BEGIN Information shown

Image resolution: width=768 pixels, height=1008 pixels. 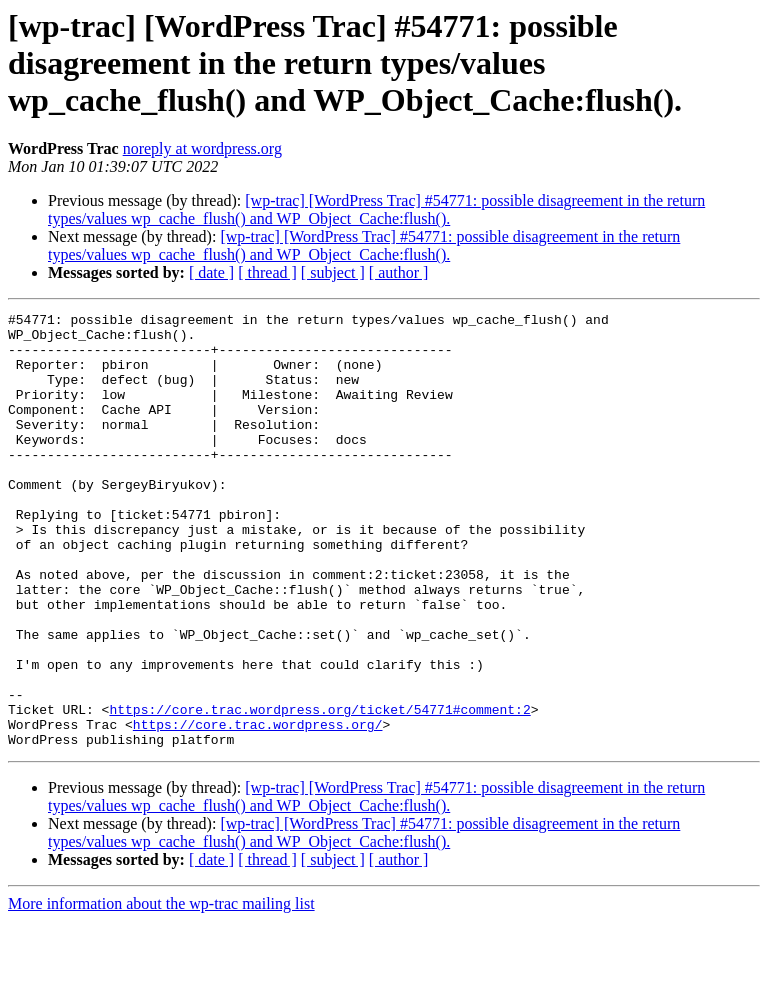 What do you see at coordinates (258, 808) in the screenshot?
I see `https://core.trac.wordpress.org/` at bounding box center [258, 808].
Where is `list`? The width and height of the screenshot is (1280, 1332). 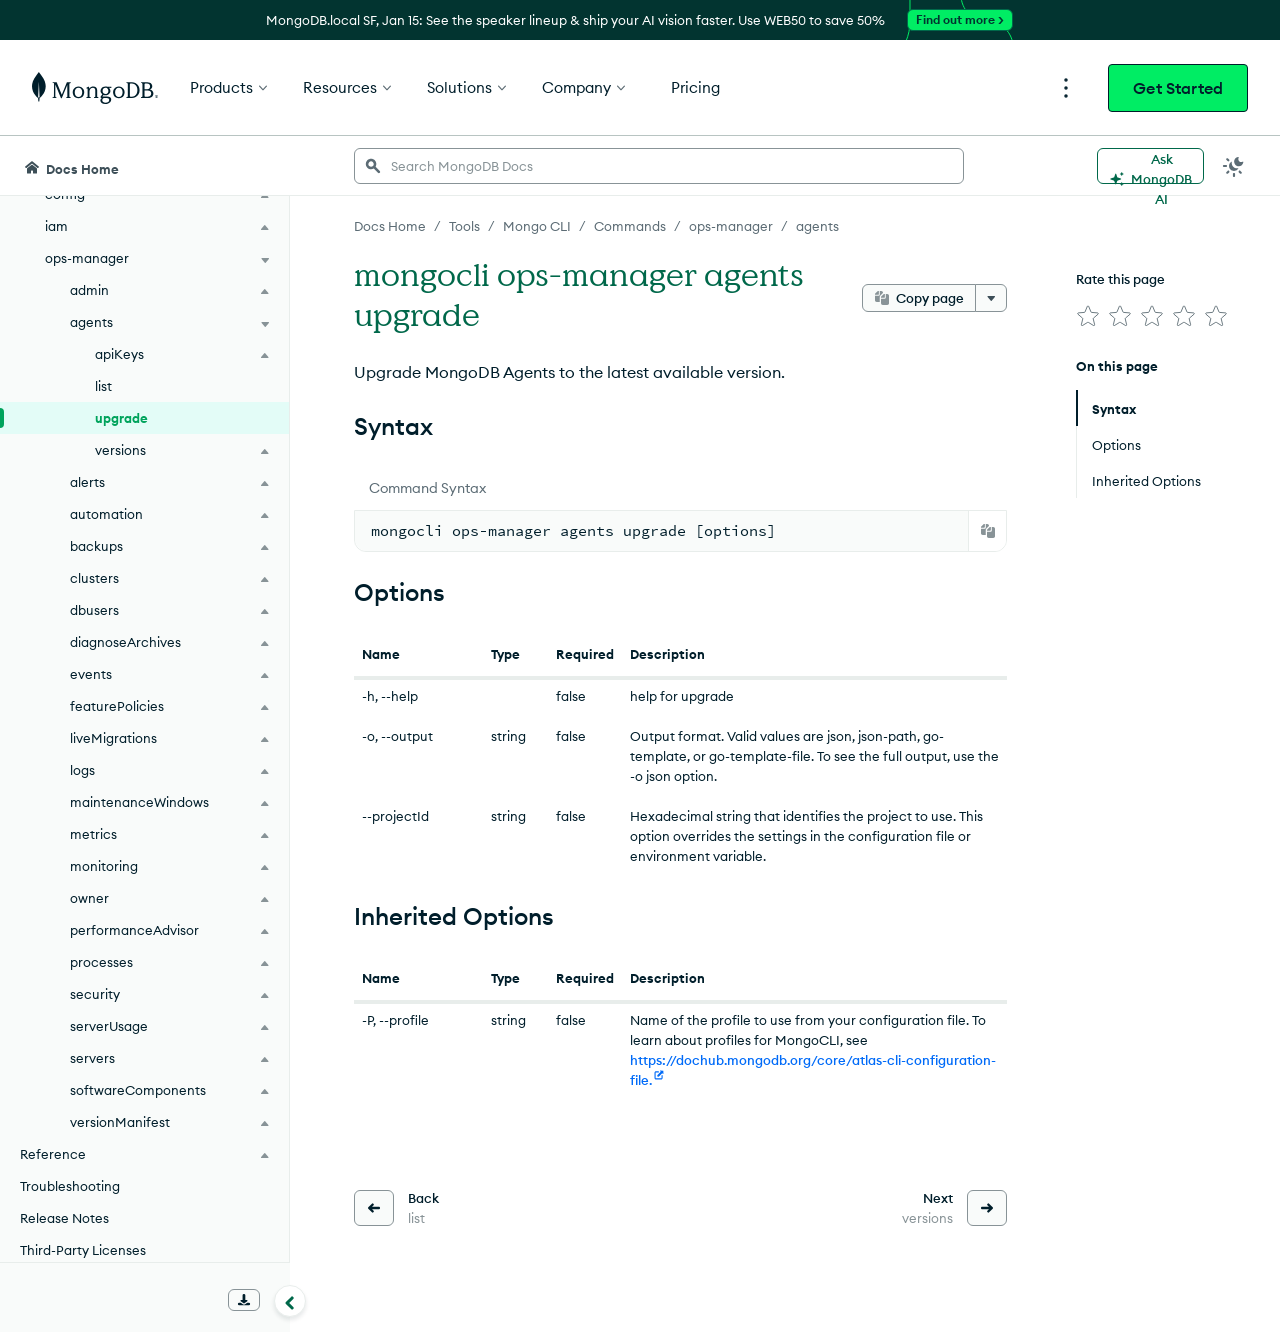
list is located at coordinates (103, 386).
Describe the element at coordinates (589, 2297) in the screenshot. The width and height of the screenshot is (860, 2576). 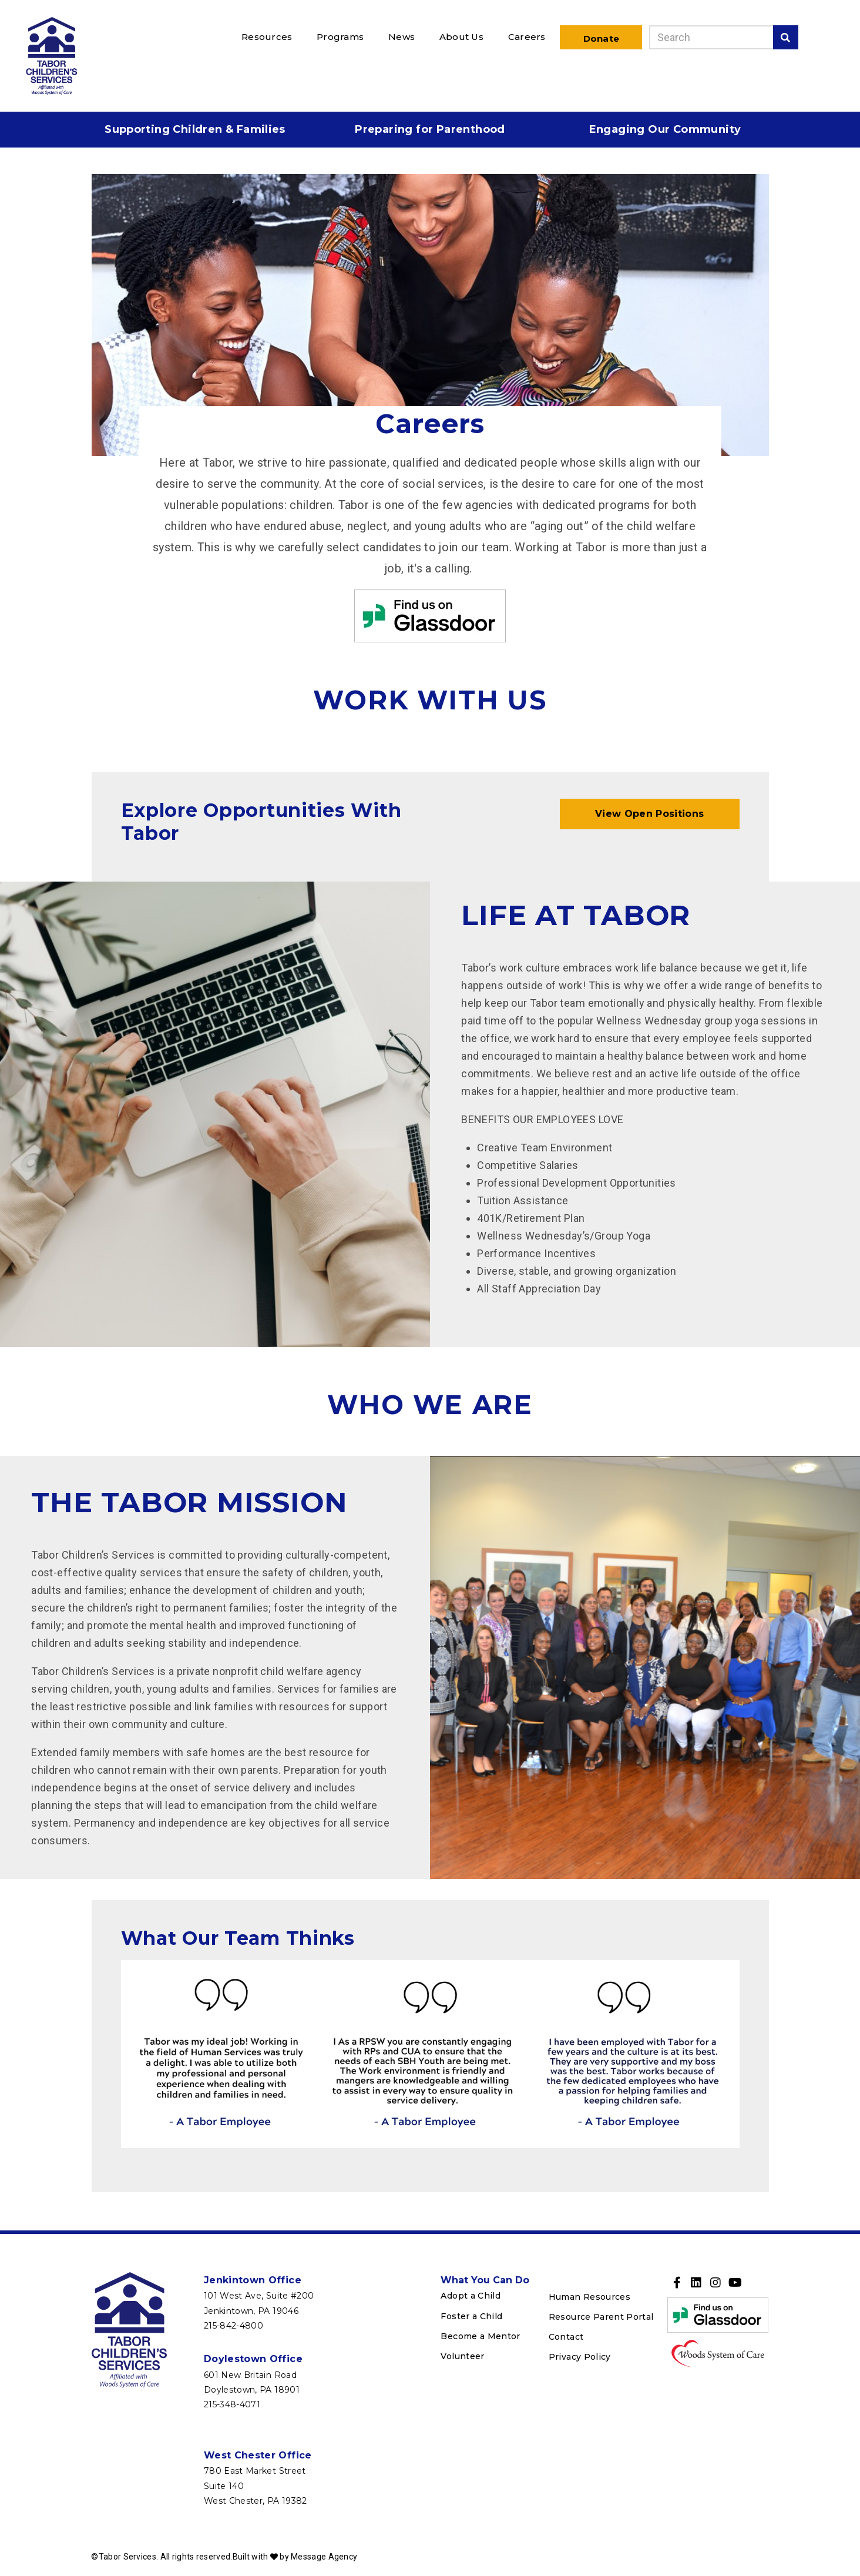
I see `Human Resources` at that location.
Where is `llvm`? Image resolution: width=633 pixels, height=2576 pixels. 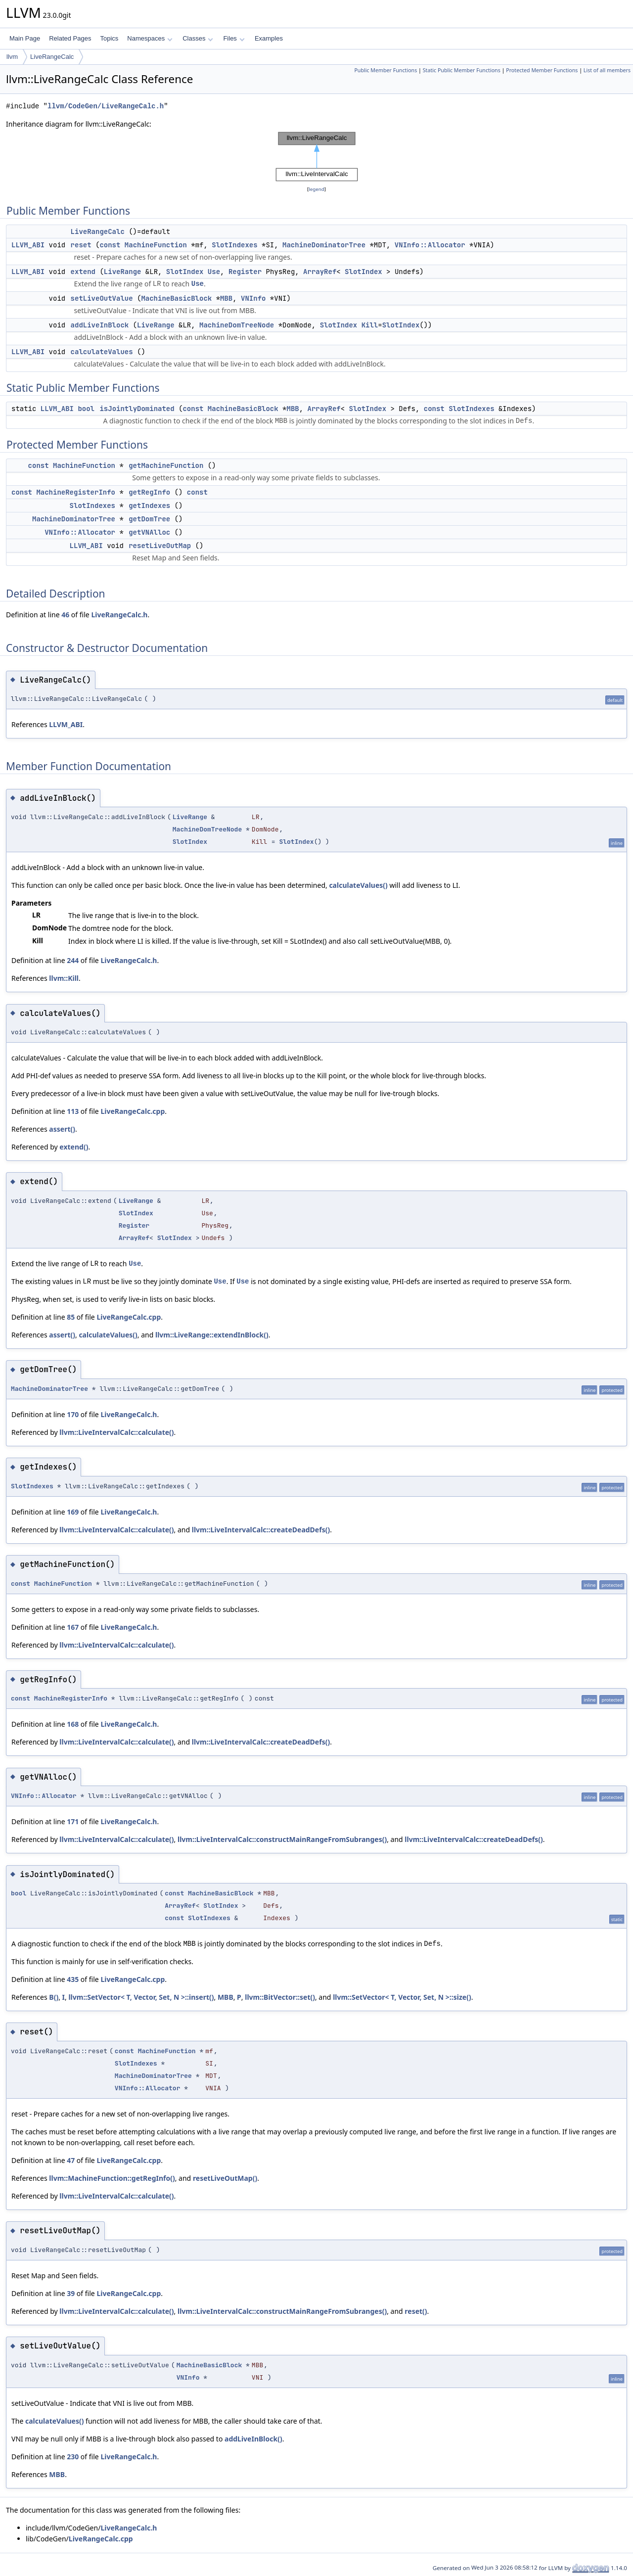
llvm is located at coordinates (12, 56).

END Information shown

Starting at the line containing "is (1280, 1332).", output every remaining line of the records above exactly, the last one included. Nothing else belongs in the output, and no pictures either.

Where is `list`? The width and height of the screenshot is (1280, 1332). 
list is located at coordinates (103, 386).
Describe the element at coordinates (589, 2297) in the screenshot. The width and height of the screenshot is (860, 2576). 
I see `Human Resources` at that location.
Where is `llvm`? Image resolution: width=633 pixels, height=2576 pixels. 
llvm is located at coordinates (12, 56).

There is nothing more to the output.